Via Workers World News Service
Reprinted from the Nov. 21, 1996 issue of Workers World newspaper
The United States Immigration and Naturalization Service reported in late October that it has deported 67,000 undocumented workers in fiscal year 1996. That's a 34- percent increase over 1995.
In California, deportations of undocumented workers jumped nearly 50 percent--to 30,000--during this same period.
This dramatic increase in deportations is a direct result of a campaign of increased repression being carried out by the INS under the leadership of the recently reelected President Bill Clinton and the Republican-led Congress. It coincides with a right-wing campaign that falsely blames immigrants for many ills--from unemployment to school overcrowding--that are actually the fault of capitalism.

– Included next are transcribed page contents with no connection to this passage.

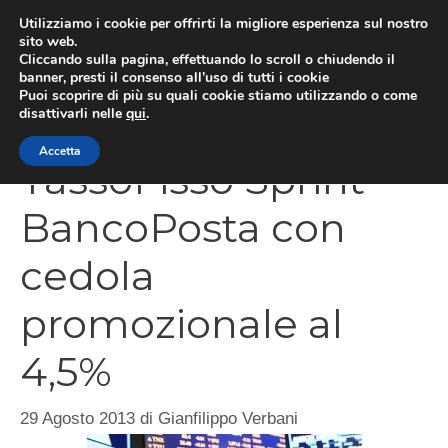
Vai
Utilizziamo i cookie per offrirti la migliore esperienza sul nostro
al
sito web.
Cliccando sulla pagina, effettuando lo scroll o chiudendo il
MEN
contenuto
banner, presti il consenso all’uso di tutti i cookie
Puoi scoprire di più su quali cookie stiamo utilizzando o come
disattivarli nelle
qui
.
Accetta
TassoFisso Sprint
BancoPosta con
cedola
promozionale al
4,5%
29 Agosto 2013
di
Gianfilippo Verbani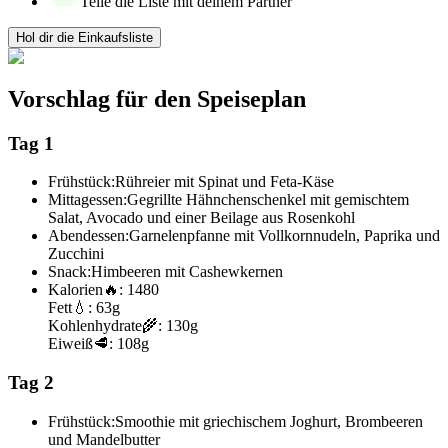
Teile die Liste mit deinem Partner
Hol dir die Einkaufsliste
Vorschlag für den Speiseplan
Tag 1
Frühstück:
Rühreier mit Spinat und Feta-Käse
Mittagessen:
Gegrillte Hähnchenschenkel mit gemischtem
Salat, Avocado und einer Beilage aus Rosenkohl
Abendessen:
Garnelenpfanne mit Vollkornnudeln, Paprika und
Zucchini
Snack:
Himbeeren mit Cashewkernen
Kalorien
🔥:
1480
Fett
💧:
63g
Kohlenhydrate
🌾:
130g
Eiweiß
🥩:
108g
Tag 2
Frühstück:
Smoothie mit griechischem Joghurt, Brombeeren
und Mandelbutter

On Sept. 30 Congress passed a new immigration bill. Clinton quickly signed it. The law provides for deploying 1,200 more armed border patrol officers and hiring 900 more INS investigators with broader deportation powers.

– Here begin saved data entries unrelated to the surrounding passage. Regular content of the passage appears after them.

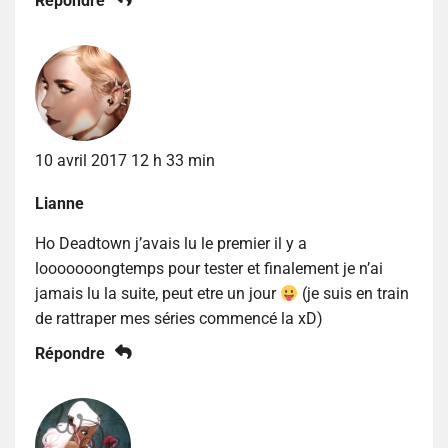
Répondre
10 avril 2017 12 h 33 min
Lianne
Ho Deadtown j’avais lu le premier il y a
looooooongtemps pour tester et finalement je n’ai
jamais lu la suite, peut etre un jour
(je suis en train
de rattraper mes séries commencé la xD)
Répondre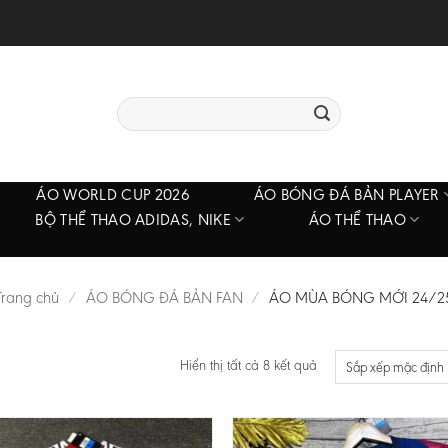
Tìm
kiếm:
ÁO WORLD CUP 2026
ÁO BÓNG ĐÁ BẢN PLAYER
BỘ THỂ THAO ADIDAS, NIKE
ÁO THỂ THAO
Trang chủ
/
ÁO BÓNG ĐÁ BẢN FAN
/
ÁO MÙA BÓNG MỚI 24/2
Hiển thị tất cả 8 kết quả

It also denies all federally funded public-assistance programs to undocumented people, whom the law calls "illegal immigrants."
In addition, the recently passed attack on the poor known as the Welfare Reform Act threatens to deny many forms of federal assistance to legal resident immigrants. Undocumented people are already denied these services.

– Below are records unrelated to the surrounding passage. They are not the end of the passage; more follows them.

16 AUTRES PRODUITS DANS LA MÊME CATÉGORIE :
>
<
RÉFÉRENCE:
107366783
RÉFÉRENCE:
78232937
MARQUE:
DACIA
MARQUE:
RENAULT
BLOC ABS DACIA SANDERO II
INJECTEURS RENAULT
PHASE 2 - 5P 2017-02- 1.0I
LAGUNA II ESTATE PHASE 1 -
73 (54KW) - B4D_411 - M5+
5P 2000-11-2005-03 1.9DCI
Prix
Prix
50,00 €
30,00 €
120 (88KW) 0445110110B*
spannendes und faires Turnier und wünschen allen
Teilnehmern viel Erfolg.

The key precursor to these racist and unjust laws was Proposition 187, passed in California in 1994 and now on hold pending a court decision. Proposition 187 denies education and health care to undocumented workers.
In answer to such stepped-up assaults, the immigrant communities, led by Latino immigrants, have been organizing. On Oct. 12, a nationwide protest took place in Washington. Tens of thousands of immigrants, mostly Latinos, marched and rallied for immigrant and civil rights.
This movement is reaching out to all U.S. workers by showing how dangerous it is to be divided on the basis of "legal" and "illegal" and by putting forward demands such as free public education from kindergarten through university and expanded health services.